La estrategia (si esa cosa burda se puede llamar así) de Daniel Ortega y de su “excéntrica” mujer y vicepresidente, Rosario Murillo, hoy odiados por 75% de los nicas, es apresar a todos los posibles candidatos a la presidencia. Cristiana, Arturo Cruz, y así hasta una docena de posibles contendientes están en el punto de mira. Salvo Cristiana, que está detenida en su casa, el resto de los prisioneros siguen desaparecidos. La pareja de dictadores nicas (me atrevo a predecir lo que le hubiera dicho Oscar Arias a Ortega) encontrará que celebrar elecciones en esas circunstancias eliminaría cualquier vestigio de legitimidad.

Revivir la Legión del Caribe, pero a una escala continental

En los años cuarenta del siglo XX los guatemaltecos eligieron a Juan José Arévalo, los cubanos a Ramón Grau y a Carlos Prío, los ticos a José Figueres, los venezolanos a Rómulo Betancourt y los boricuas a Luis Muñoz Marín. Entre todos ellos se fue forjando la “Legión del Caribe” para luchar a favor de la democracia y contra los espadones. Esa voluntad de lucha se estrelló contra los gobiernos de Estados Unidos que preferían mantener en el poder a sus “son of a bitch” porque estábamos en tiempos de la Guerra Fría.

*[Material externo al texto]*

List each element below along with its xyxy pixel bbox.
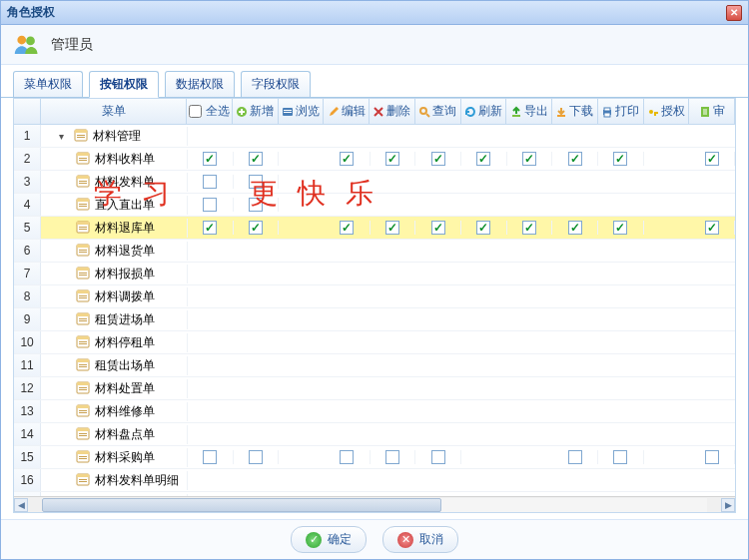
col-browse[interactable]: 浏览 bbox=[279, 99, 325, 124]
table-row[interactable]: 6材料退货单 bbox=[14, 240, 735, 263]
tab-3[interactable]: 字段权限 bbox=[241, 71, 311, 98]
col-print[interactable]: 打印 bbox=[598, 99, 644, 124]
cell-export[interactable] bbox=[507, 152, 553, 166]
row-label: 材料维修单 bbox=[95, 403, 155, 420]
tab-2[interactable]: 数据权限 bbox=[165, 71, 235, 98]
cell-add[interactable] bbox=[234, 152, 280, 166]
row-label: 材料调拨单 bbox=[95, 288, 155, 305]
cell-all[interactable] bbox=[188, 450, 234, 464]
scroll-left-icon[interactable]: ◀ bbox=[14, 498, 28, 512]
col-auth[interactable]: 授权 bbox=[644, 99, 690, 124]
row-icon bbox=[75, 287, 91, 306]
col-refresh[interactable]: 刷新 bbox=[461, 99, 507, 124]
table-row[interactable]: 9租赁进场单 bbox=[14, 308, 735, 331]
svg-rect-37 bbox=[79, 252, 87, 253]
row-icon bbox=[75, 379, 91, 398]
menu-cell: 材料调拨单 bbox=[41, 287, 188, 306]
cell-delete[interactable] bbox=[371, 152, 416, 166]
col-delete[interactable]: 删除 bbox=[370, 99, 415, 124]
horizontal-scrollbar[interactable]: ◀ ▶ bbox=[14, 496, 735, 512]
svg-rect-65 bbox=[79, 412, 87, 413]
cell-all[interactable] bbox=[188, 221, 234, 235]
cell-audit[interactable] bbox=[689, 152, 735, 166]
cell-print[interactable] bbox=[598, 152, 644, 166]
table-row[interactable]: 4直入直出单 bbox=[14, 194, 735, 217]
grid-header: 菜单全选新增浏览编辑删除查询刷新导出下载打印授权审 bbox=[14, 99, 735, 125]
col-all[interactable]: 全选 bbox=[187, 99, 233, 124]
svg-rect-44 bbox=[79, 295, 87, 296]
col-audit[interactable]: 审 bbox=[689, 99, 735, 124]
cell-edit[interactable] bbox=[325, 152, 371, 166]
cell-add[interactable] bbox=[234, 221, 280, 235]
cell-export[interactable] bbox=[507, 221, 553, 235]
table-row[interactable]: 5材料退库单 bbox=[14, 217, 735, 240]
table-row[interactable]: 14材料盘点单 bbox=[14, 423, 735, 446]
cell-add[interactable] bbox=[234, 175, 280, 189]
tree-toggle-icon[interactable]: ▾ bbox=[59, 131, 69, 142]
row-label: 材料报损单 bbox=[95, 266, 155, 282]
cell-query[interactable] bbox=[415, 152, 461, 166]
table-row[interactable]: 11租赁出场单 bbox=[14, 354, 735, 377]
svg-rect-28 bbox=[79, 204, 87, 205]
cell-delete[interactable] bbox=[371, 450, 416, 464]
table-row[interactable]: 16材料发料单明细 bbox=[14, 469, 735, 492]
cell-download[interactable] bbox=[552, 221, 598, 235]
table-row[interactable]: 12材料处置单 bbox=[14, 377, 735, 400]
close-icon[interactable]: ✕ bbox=[726, 5, 742, 21]
table-row[interactable]: 3材料发料单 bbox=[14, 171, 735, 194]
cell-edit[interactable] bbox=[325, 450, 371, 464]
menu-cell: 租赁出场单 bbox=[41, 356, 188, 375]
cell-add[interactable] bbox=[234, 198, 280, 212]
menu-cell: 材料处置单 bbox=[41, 379, 188, 398]
svg-rect-35 bbox=[77, 245, 89, 248]
svg-rect-63 bbox=[77, 405, 89, 408]
table-row[interactable]: 10材料停租单 bbox=[14, 331, 735, 354]
svg-rect-33 bbox=[79, 229, 87, 230]
cell-download[interactable] bbox=[552, 152, 598, 166]
users-icon bbox=[13, 33, 41, 57]
cell-audit[interactable] bbox=[689, 450, 735, 464]
row-icon bbox=[75, 219, 91, 238]
table-row[interactable]: 7材料报损单 bbox=[14, 263, 735, 285]
scroll-thumb[interactable] bbox=[42, 498, 441, 512]
cell-all[interactable] bbox=[188, 198, 234, 212]
tab-1[interactable]: 按钮权限 bbox=[89, 71, 159, 98]
cell-audit[interactable] bbox=[689, 221, 735, 235]
col-download[interactable]: 下载 bbox=[552, 99, 598, 124]
cell-refresh[interactable] bbox=[461, 152, 507, 166]
cell-add[interactable] bbox=[234, 450, 280, 464]
ok-button[interactable]: ✓ 确定 bbox=[291, 526, 367, 553]
svg-rect-8 bbox=[557, 115, 565, 117]
menu-cell: 租赁进场单 bbox=[41, 310, 188, 329]
cell-refresh[interactable] bbox=[461, 221, 507, 235]
svg-rect-76 bbox=[79, 479, 87, 480]
col-query[interactable]: 查询 bbox=[415, 99, 461, 124]
scroll-right-icon[interactable]: ▶ bbox=[721, 498, 735, 512]
cell-all[interactable] bbox=[188, 152, 234, 166]
tab-0[interactable]: 菜单权限 bbox=[13, 71, 83, 98]
grid-body[interactable]: 学习更快乐 1▾材料管理2材料收料单3材料发料单4直入直出单5材料退库单6材料退… bbox=[14, 125, 735, 496]
col-add[interactable]: 新增 bbox=[233, 99, 279, 124]
svg-point-12 bbox=[649, 110, 653, 114]
cell-query[interactable] bbox=[415, 221, 461, 235]
title-bar: 角色授权 ✕ bbox=[1, 1, 748, 25]
col-edit[interactable]: 编辑 bbox=[324, 99, 370, 124]
table-row[interactable]: 17材料收料单明细 bbox=[14, 492, 735, 496]
cell-edit[interactable] bbox=[325, 221, 371, 235]
cell-all[interactable] bbox=[188, 175, 234, 189]
row-icon bbox=[75, 448, 91, 467]
table-row[interactable]: 2材料收料单 bbox=[14, 148, 735, 171]
svg-rect-52 bbox=[79, 341, 87, 342]
table-row[interactable]: 15材料采购单 bbox=[14, 446, 735, 469]
row-number: 1 bbox=[14, 125, 41, 147]
cell-print[interactable] bbox=[598, 221, 644, 235]
table-row[interactable]: 8材料调拨单 bbox=[14, 285, 735, 308]
cell-download[interactable] bbox=[552, 450, 598, 464]
cell-print[interactable] bbox=[598, 450, 644, 464]
cancel-button[interactable]: ✕ 取消 bbox=[382, 526, 458, 553]
cell-query[interactable] bbox=[415, 450, 461, 464]
table-row[interactable]: 1▾材料管理 bbox=[14, 125, 735, 148]
table-row[interactable]: 13材料维修单 bbox=[14, 400, 735, 423]
cell-delete[interactable] bbox=[371, 221, 416, 235]
col-export[interactable]: 导出 bbox=[506, 99, 552, 124]
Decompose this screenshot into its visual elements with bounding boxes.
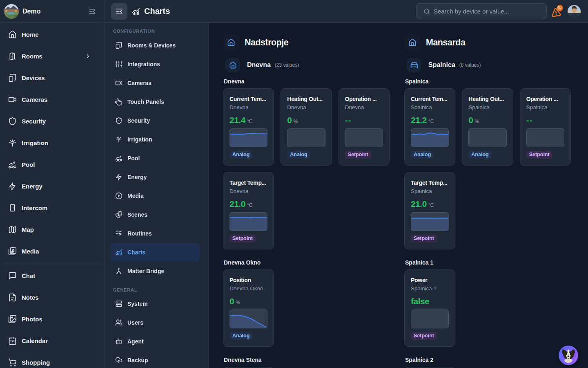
svg-text:9+: 9+ [557,6,562,10]
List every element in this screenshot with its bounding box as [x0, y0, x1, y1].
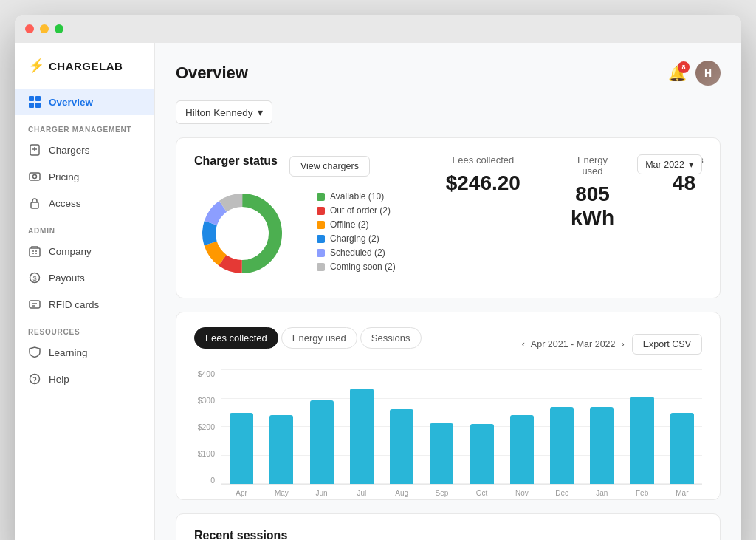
bar-label: Apr [236, 489, 247, 497]
chart-header: Fees collected Energy used Sessions ‹ Ap… [194, 327, 702, 360]
learning-icon [28, 346, 41, 359]
bar [390, 409, 413, 484]
export-csv-button[interactable]: Export CSV [632, 334, 702, 355]
date-range-label: Apr 2021 - Mar 2022 [531, 339, 616, 349]
comingsoon-color [317, 263, 325, 271]
main-content: Overview 🔔 8 H Hilton Kennedy ▾ [155, 43, 741, 540]
notification-button[interactable]: 🔔 8 [668, 64, 687, 82]
available-color [317, 193, 325, 201]
tab-fees-collected[interactable]: Fees collected [194, 327, 278, 349]
sidebar-item-learning[interactable]: Learning [15, 339, 154, 366]
stat-fees: Fees collected $246.20 [446, 154, 520, 195]
bar-group: Apr [221, 369, 261, 484]
y-300: $300 [194, 396, 215, 405]
charger-management-label: CHARGER MANAGEMENT [15, 115, 154, 137]
bar-label: Jan [596, 489, 608, 497]
y-100: $100 [194, 449, 215, 458]
minimize-dot[interactable] [40, 24, 49, 33]
sidebar-item-pricing[interactable]: Pricing [15, 163, 154, 190]
charger-date-filter-label: Mar 2022 [645, 160, 684, 170]
svg-point-20 [30, 375, 40, 384]
app-container: ⚡ CHARGELAB Overview CHARGER MANAGEMENT [15, 43, 741, 540]
bar-label: Aug [395, 489, 408, 497]
legend-item-scheduled: Scheduled (2) [317, 247, 396, 258]
sidebar-item-payouts[interactable]: $ Payouts [15, 264, 154, 291]
bar-label: Feb [636, 489, 648, 497]
charger-date-filter[interactable]: Mar 2022 ▾ [637, 154, 702, 174]
bar [670, 413, 694, 484]
maximize-dot[interactable] [55, 24, 63, 33]
company-label: Company [49, 246, 92, 257]
bar [630, 397, 654, 484]
bar-label: Jul [357, 489, 366, 497]
legend-available-label: Available (10) [330, 191, 384, 202]
sidebar-item-rfid[interactable]: RFID cards [15, 291, 154, 318]
bar-group: Feb [622, 369, 662, 484]
company-icon [28, 245, 41, 258]
tab-sessions[interactable]: Sessions [360, 327, 422, 349]
legend-item-outoforder: Out of order (2) [317, 205, 396, 216]
sidebar-item-chargers[interactable]: Chargers [15, 137, 154, 163]
svg-rect-9 [31, 202, 38, 208]
bar-label: Jun [316, 489, 328, 497]
bar [590, 407, 614, 484]
bar [310, 400, 334, 484]
svg-point-28 [218, 209, 267, 258]
y-200: $200 [194, 423, 215, 431]
chart-card: Fees collected Energy used Sessions ‹ Ap… [176, 312, 721, 500]
avatar[interactable]: H [695, 61, 721, 86]
bar-group: Oct [462, 369, 502, 484]
charger-status-header: Charger status View chargers [194, 154, 396, 178]
svg-rect-17 [30, 301, 40, 308]
tab-energy-used[interactable]: Energy used [281, 327, 357, 349]
energy-value: 805 kWh [571, 182, 614, 230]
charger-status-card: Charger status View chargers [176, 137, 721, 298]
stat-energy: Energy used 805 kWh [571, 154, 614, 230]
bar-group: May [261, 369, 301, 484]
chargers-icon [28, 143, 41, 157]
bar-label: May [275, 489, 289, 497]
bar-label: Oct [476, 489, 488, 497]
legend-scheduled-label: Scheduled (2) [330, 247, 385, 258]
sidebar-item-access[interactable]: Access [15, 190, 154, 216]
view-chargers-button[interactable]: View chargers [289, 156, 370, 177]
svg-rect-2 [29, 103, 34, 108]
svg-point-8 [33, 175, 37, 179]
payouts-label: Payouts [49, 273, 85, 284]
energy-label: Energy used [571, 154, 614, 177]
titlebar [15, 15, 741, 43]
donut-chart [194, 185, 290, 281]
fees-label: Fees collected [452, 154, 514, 165]
bar-group: Mar [662, 369, 702, 484]
page-title: Overview [176, 64, 248, 83]
prev-period-icon[interactable]: ‹ [522, 339, 525, 349]
help-label: Help [49, 374, 69, 385]
location-selector[interactable]: Hilton Kennedy ▾ [176, 100, 272, 124]
rfid-icon [28, 298, 41, 311]
sidebar-item-overview[interactable]: Overview [15, 89, 154, 115]
rfid-label: RFID cards [49, 299, 99, 310]
bar [470, 424, 494, 484]
legend-charging-label: Charging (2) [330, 233, 379, 244]
bar [269, 415, 293, 484]
top-bar: Overview 🔔 8 H [176, 61, 721, 86]
bar [550, 407, 574, 484]
sidebar-item-help[interactable]: Help [15, 366, 154, 392]
recent-sessions-card: Recent sessions Charger ▾ 📅 Last week Ex… [176, 513, 721, 540]
pricing-icon [28, 170, 41, 183]
resources-label: RESOURCES [15, 318, 154, 339]
bar-label: Sep [435, 489, 448, 497]
close-dot[interactable] [25, 24, 34, 33]
legend-item-available: Available (10) [317, 191, 396, 202]
charger-status-left: Charger status View chargers [194, 154, 396, 281]
y-400: $400 [194, 369, 215, 378]
sidebar-item-company[interactable]: Company [15, 238, 154, 264]
fees-value: $246.20 [446, 171, 520, 195]
svg-rect-1 [35, 96, 41, 101]
next-period-icon[interactable]: › [622, 339, 625, 349]
charger-date-chevron: ▾ [689, 159, 694, 170]
legend-comingsoon-label: Coming soon (2) [330, 262, 396, 272]
bar-group: Aug [382, 369, 422, 484]
app-window: ⚡ CHARGELAB Overview CHARGER MANAGEMENT [15, 15, 741, 540]
logo-icon: ⚡ [28, 58, 44, 74]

Hoy la situación es otra. La ola antidemocrática proviene del desamparado comunismo cubano, del populismo de Maduro y del galimatías de Bolivia. Afortunadamente, Biden entiende lo que es trabajar colegiadamente. La OEA y Almagro deberían ser el punto de partida. A la democracia hay que defenderla no solo con palabras. Como en la Europa de la OTAN, es perfectamente legítimo sacar a cañonazos a Gadafi de Libia o mantener a Kosovo libre de los serbios. Es cuestión de forjar el instrumento. Como sabemos, contrario a la intuición, el órgano determina las funciones.